## Directions for this task:
Wherever a line in the records contains the word "nije", return that line.

(Transcribed page contents)

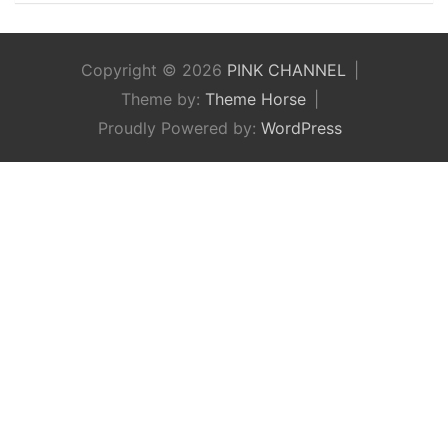
Copyright © 2026
PINK CHANNEL
Theme by:
Theme Horse
Proudly Powered by:
WordPress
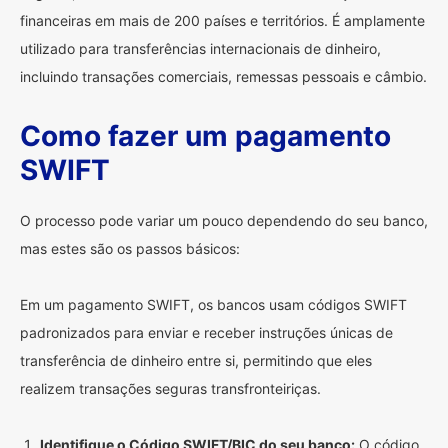
financeiras em mais de 200 países e territórios. É amplamente
utilizado para transferências internacionais de dinheiro,
incluindo transações comerciais, remessas pessoais e câmbio.
Como fazer um pagamento
SWIFT
O processo pode variar um pouco dependendo do seu banco,
mas estes são os passos básicos:
Em um pagamento SWIFT, os bancos usam códigos SWIFT
padronizados para enviar e receber instruções únicas de
transferência de dinheiro entre si, permitindo que eles
realizem transações seguras transfronteiriças.
Identifique o Código SWIFT/BIC do seu banco:
O código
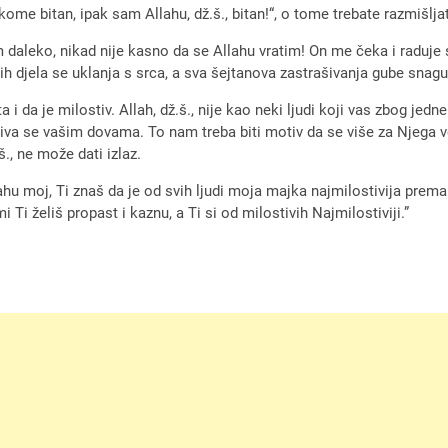
e bitan, ipak sam Allahu, dž.š., bitan!“, o tome trebate razmišljati
am daleko, nikad nije kasno da se Allahu vratim! On me čeka i raduje
h djela se uklanja s srca, a sva šejtanova zastrašivanja gube snagu,
i da je milostiv. Allah, dž.š., nije kao neki ljudi koji vas zbog jedn
aziva se vašim dovama. To nam treba biti motiv da se više za Njega
., ne može dati izlaz.
lahu moj, Ti znaš da je od svih ljudi moja majka najmilostivija prem
Ti želiš propast i kaznu, a Ti si od milostivih Najmilostiviji.”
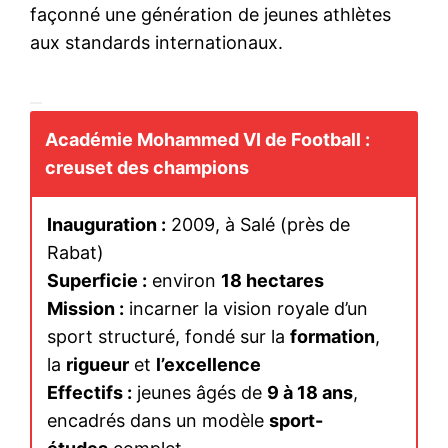
façonné une génération de jeunes athlètes
aux standards internationaux.
Académie Mohammed VI de Football :
creuset
des champions
Inauguration :
2009, à Salé (près de
Rabat)
Superficie :
environ
18 hectares
Mission :
incarner la vision royale d’un
sport structuré, fondé sur la
formation
,
la
rigueur
et
l’excellence
Effectifs :
jeunes âgés de
9 à 18 ans
,
encadrés dans un modèle
sport-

## Task solution:
am daleko, nikad nije kasno da se Allahu vratim! On me čeka i raduje
i da je milostiv. Allah, dž.š., nije kao neki ljudi koji vas zbog jedn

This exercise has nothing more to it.